The problem arises when the value you offer doesn't extend beyond a simple integration or relies on a third party that has more infrastructure than you and can develop it further, leaving you with nothing.

After these two stories, let's briefly analyse some of the APIs currently available:

  • Text to Speech:

    • The Audio API's speech endpoint, based on our TTS (text-to-speech) model, includes 6 built-in voices and can be used to narrate a written blog post, produce spoken audio in multiple languages, and provide real-time audio output using streaming.
  • Speech to Text:

    • The Audio API offers two speech-to-text endpoints, transcriptions and translations, based on our state-of-the-art open-source large-v2 Whisper model.

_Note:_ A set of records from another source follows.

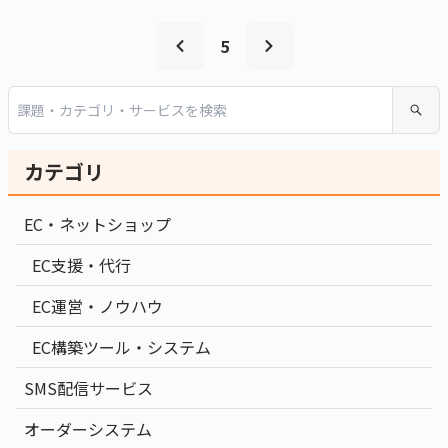
5
カテゴリ
EC・ネットショップ
EC支援・代行
EC運営・ノウハウ
EC構築ツール・システム
SMS配信サービス
オーダーシステム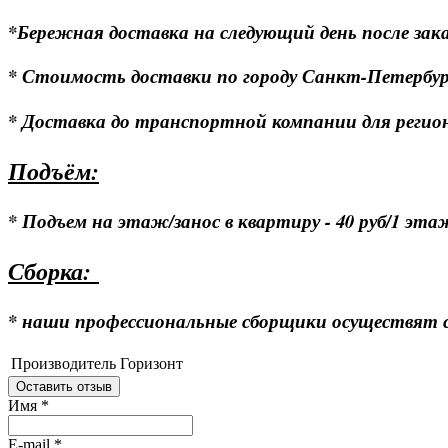
*Бережная доставка на следующий день после зака
* Стоимость доставки по городу Санкт-Петербургу
* Доставка до транспортной компании для регионо
Подъём:
* Подъем на этаж/занос в квартиру - 40 руб/1 эта
Сборка:
* наши профессиональные сборщики осуществят сб
Производитель
Горизонт
Оставить отзыв
Имя
*
E-mail
*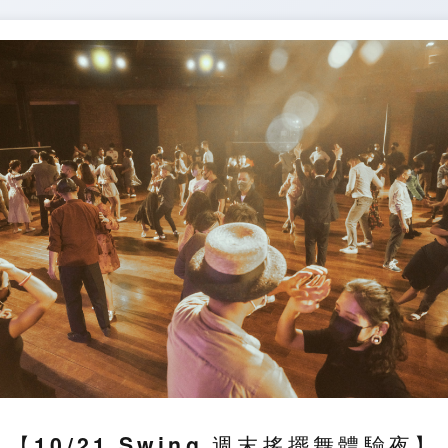
【10/21 Swing 週末搖擺舞體驗夜】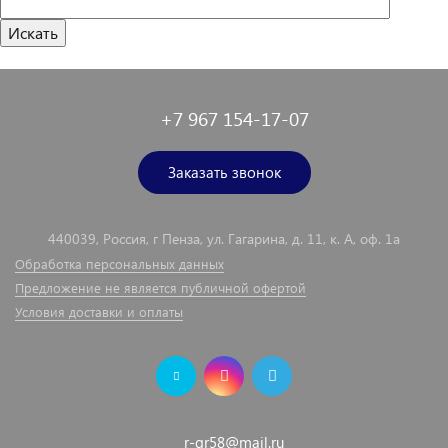
+7 967 154-17-07
Заказать звонок
440039, Россия, г Пенза, ул. Гагарина, д. 11, к. А, оф. 1а
Обработка персональных данных
Предложение не является публичной офертой
Условия доставки и оплаты
r-gr58@mail.ru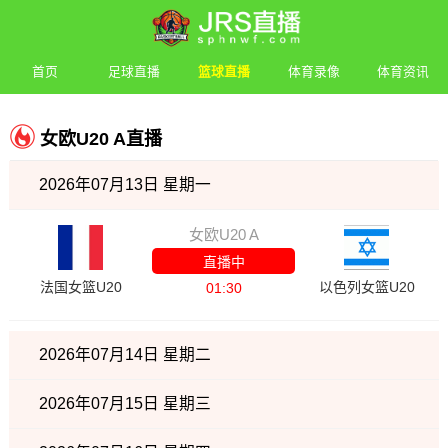
首页
足球直播
篮球直播
体育录像
体育资讯
女欧U20 A直播
2026年07月13日 星期一
女欧U20 A
直播中
法国女篮U20
以色列女篮U20
01:30
2026年07月14日 星期二
2026年07月15日 星期三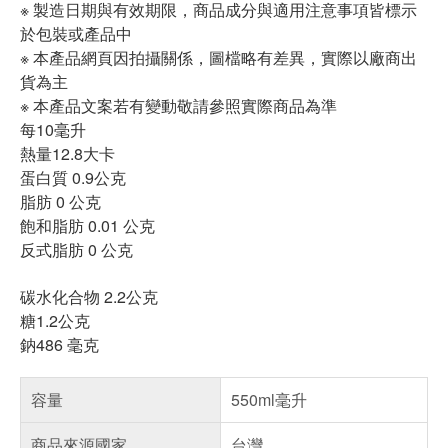
※ 製造日期與有效期限，商品成分與適用注意事項皆標示
於包裝或產品中
※ 本產品網頁因拍攝關係，圖檔略有差異，實際以廠商出
貨為主
※ 本產品文案若有變動敬請參照實際商品為準
每10毫升
熱量12.8大卡
蛋白質 0.9公克
脂肪 0 公克
飽和脂肪 0.01 公克
反式脂肪 0 公克
碳水化合物 2.2公克
糖1.2公克
鈉486 毫克
容量
550ml毫升
商品來源國家
台灣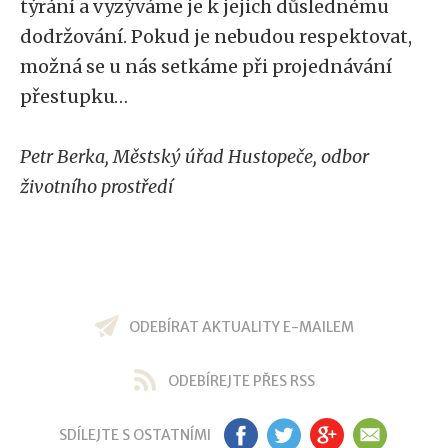
týrání a vyzýváme je k jejich důslednému
dodržování. Pokud je nebudou respektovat,
možná se u nás setkáme při projednávání
přestupku…
Petr Berka, Městský úřad Hustopeče, odbor
životního prostředí
ODEBÍRAT AKTUALITY E-MAILEM
ODEBÍREJTE PŘES RSS
SDÍLEJTE S OSTATNÍMI
FB
TW
GP
EM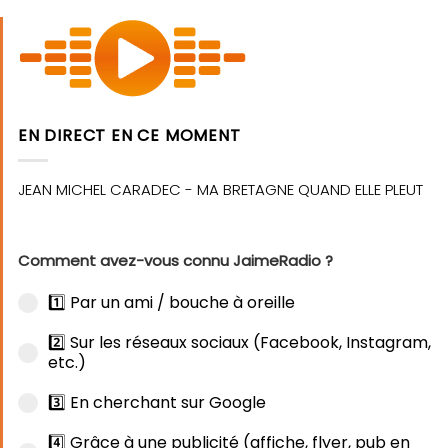
EN DIRECT EN CE MOMENT
Comment avez-vous connu JaimeRadio ?
1️⃣ Par un ami / bouche à oreille
2️⃣ Sur les réseaux sociaux (Facebook, Instagram,
etc.)
3️⃣ En cherchant sur Google
4️⃣ Grâce à une publicité (affiche, flyer, pub en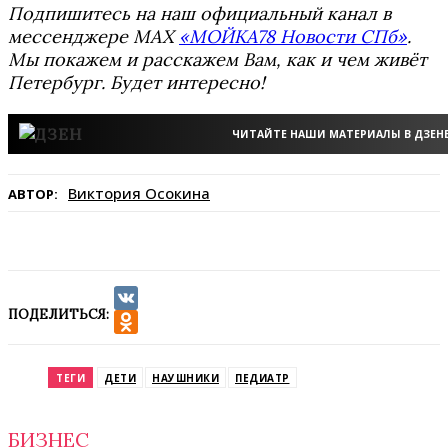
Подпишитесь на наш официальный канал в
мессенджере MAX
«МОЙКА78 Новости СПб»
.
Мы покажем и расскажем Вам, как и чем живёт
Петербург. Будет интересно!
ЧИТАЙТЕ НАШИ МАТЕРИАЛЫ В ДЗЕН
Виктория Осокина
АВТОР:
ПОДЕЛИТЬСЯ:
VK
Odnoklassniki
ТЕГИ
ДЕТИ
НАУШНИКИ
ПЕДИАТР
БИЗНЕС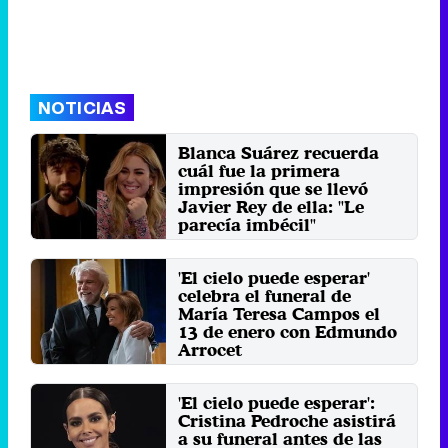
NOTICIAS
Blanca Suárez recuerda
cuál fue la primera
impresión que se llevó
Javier Rey de ella: "Le
parecía imbécil"
La actriz de 'Las chicas del cable'
ha sido la protagonista de una de
'El cielo puede esperar'
las entregas de 'El ...
celebra el funeral de
Martes 21 Enero 2020 16:35
María Teresa Campos el
13 de enero con Edmundo
Arrocet
La presentadora de televisión
protagoniza una delas entregas
'El cielo puede esperar':
del programa de Movistar+ ...
Cristina Pedroche asistirá
Martes 7 Enero 2020 13:17
a su funeral antes de las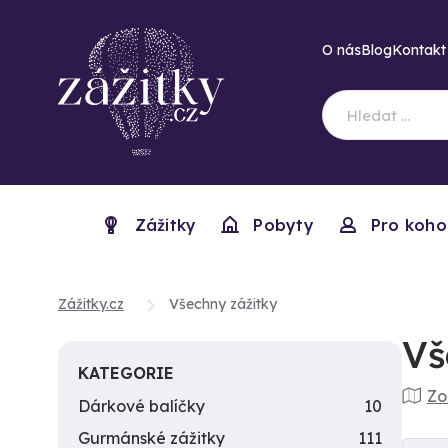
O nás
Blog
Kontakt
Zážitky
Pobyty
Pro koho
Zážitky.cz
Všechny zážitky
Vš
KATEGORIE
Zo
Dárkové balíčky
10
Gurmánské zážitky
111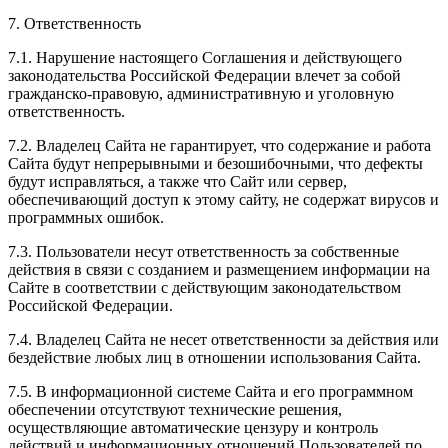
7. Ответственность
7.1. Нарушение настоящего Соглашения и действующего
законодательства Российской Федерации влечет за собой
гражданско-правовую, административную и уголовную
ответственность.
7.2. Владелец Сайта не гарантирует, что содержание и работа
Сайта будут непрерывными и безошибочными, что дефекты
будут исправляться, а также что Сайт или сервер,
обеспечивающий доступ к этому сайту, не содержат вирусов и
программных ошибок.
7.3. Пользователи несут ответственность за собственные
действия в связи с созданием и размещением информации на
Сайте в соответствии с действующим законодательством
Российской Федерации.
7.4. Владелец Сайта не несет ответственности за действия или
бездействие любых лиц в отношении использования Сайта.
7.5. В информационной системе Сайта и его программном
обеспечении отсутствуют технические решения,
осуществляющие автоматические цензуру и контроль
действий и информационных отношений Пользователей по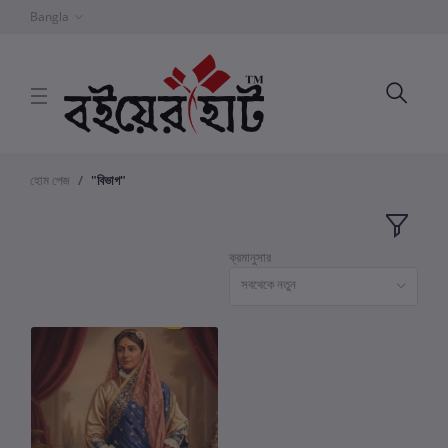
Bangla
হোম পেজ
"বিভাগ"
ক্রমানুসার
সবথেকে নতুন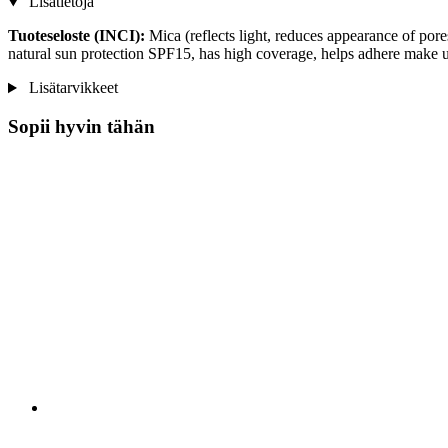
Lisätietoja
Tuoteseloste (INCI):
Mica (reflects light, reduces appearance of por
natural sun protection SPF15, has high coverage, helps adhere make up
Lisätarvikkeet
Sopii hyvin tähän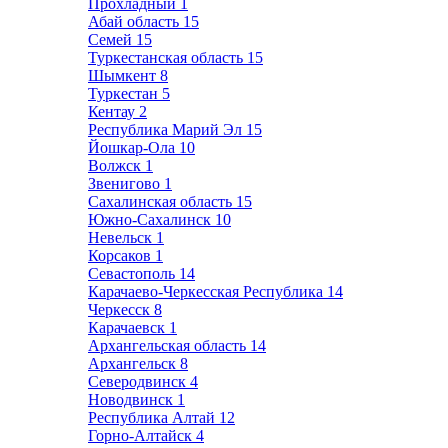
Прохладный
1
Абай область
15
Семей
15
Туркестанская область
15
Шымкент
8
Туркестан
5
Кентау
2
Республика Марий Эл
15
Йошкар-Ола
10
Волжск
1
Звенигово
1
Сахалинская область
15
Южно-Сахалинск
10
Невельск
1
Корсаков
1
Севастополь
14
Карачаево-Черкесская Республика
14
Черкесск
8
Карачаевск
1
Архангельская область
14
Архангельск
8
Северодвинск
4
Новодвинск
1
Республика Алтай
12
Горно-Алтайск
4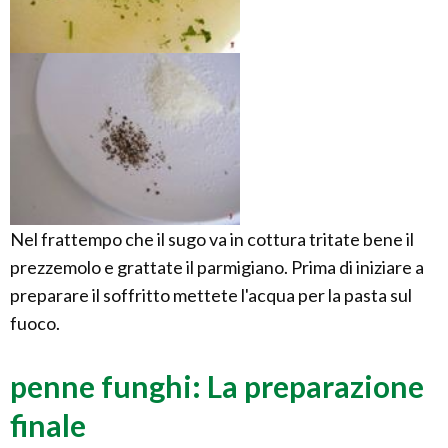
Nel frattempo che il sugo va in cottura tritate bene il
prezzemolo e grattate il parmigiano. Prima di iniziare a
preparare il soffritto mettete l'acqua per la pasta sul
fuoco.
penne funghi: La preparazione
finale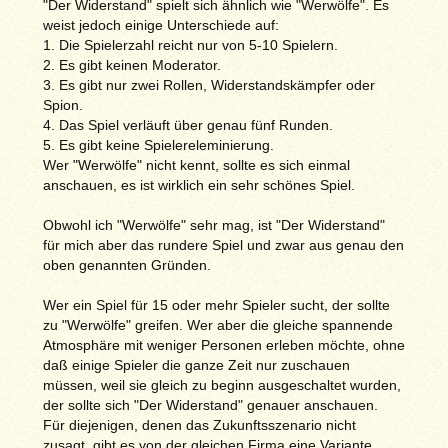
"Der Widerstand" spielt sich ähnlich wie "Werwölfe". Es
weist jedoch einige Unterschiede auf:
1. Die Spielerzahl reicht nur von 5-10 Spielern.
2. Es gibt keinen Moderator.
3. Es gibt nur zwei Rollen, Widerstandskämpfer oder
Spion.
4. Das Spiel verläuft über genau fünf Runden.
5. Es gibt keine Spielereleminierung.
Wer "Werwölfe" nicht kennt, sollte es sich einmal
anschauen, es ist wirklich ein sehr schönes Spiel.
Obwohl ich "Werwölfe" sehr mag, ist "Der Widerstand"
für mich aber das rundere Spiel und zwar aus genau den
oben genannten Gründen.
Wer ein Spiel für 15 oder mehr Spieler sucht, der sollte
zu "Werwölfe" greifen. Wer aber die gleiche spannende
Atmosphäre mit weniger Personen erleben möchte, ohne
daß einige Spieler die ganze Zeit nur zuschauen
müssen, weil sie gleich zu beginn ausgeschaltet wurden,
der sollte sich "Der Widerstand" genauer anschauen.
Für diejenigen, denen das Zukunftsszenario nicht
zusagt, gibt es von der gleichen Firma eine Variante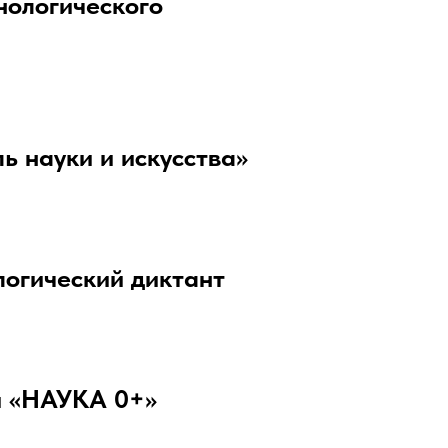
нологического
ь науки и искусства»
логический диктант
и «НАУКА 0+»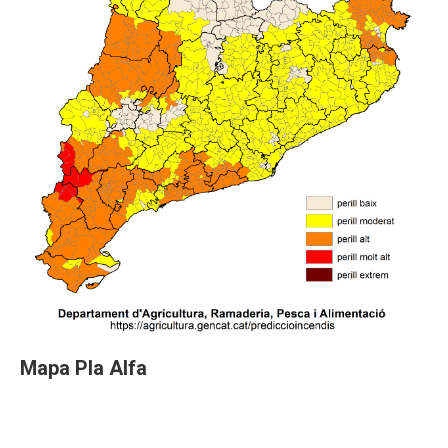
Mapa Pla Alfa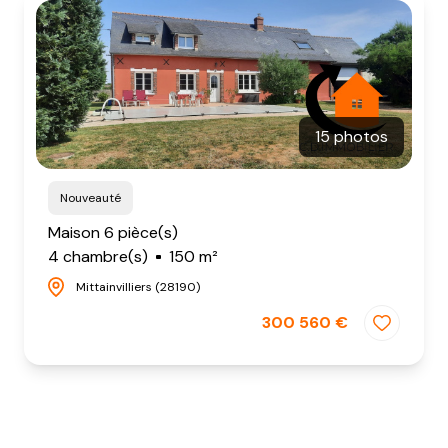
NOTRE
AGENCE
CONTACT
15 photos
Nouveauté
Maison 6 pièce(s)
4 chambre(s)
150 m²
Mittainvilliers (28190)
300 560 €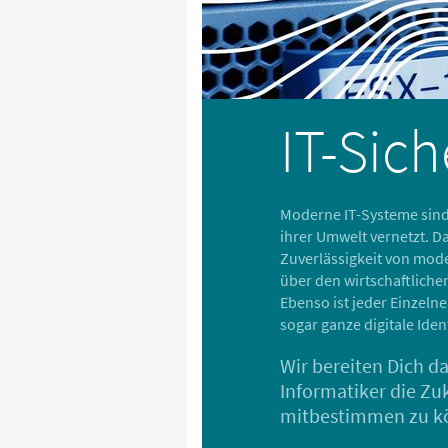
IT-Sich
Moderne IT-Systeme sind 
ihrer Umwelt vernetzt. D
Zuverlässigkeit von mod
über den wirtschaftliche
Ebenso ist jeder Einzeln
sogar ganze digitale Ide
Wir bereiten Dich da
Informatiker die Zuk
mitbestimmen zu k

    • They can transcribe audio into the language it's in and translate and transcribe the audio into English.

  • Embedding:

    • OpenAI’s text embeddings measure text string relatedness, commonly used for search, clustering, recommendations, anomaly detection, diversity measurement, and classification.
  • Assistant (Beta):

    • The Assistants API allows building AI assistants within your applications, leveraging models, tools, and knowledge to respond to user queries.

    • It currently supports Code Interpreter, Retrieval, and Function calling tools, with plans to release more OpenAI-built tools and allow for your own tools on our platform.

We must understand these APIs for what they are: tools that can save us an infinite amount of work and should be used to enhance our product.

How you combine and integrate them into your work is only limited by your imagination.

Although there are still many limitations and they should not be used in critical environments, beginning to add them to our arsenal opens up a world of possibilities.

What interesting problem are you solving with these integrations?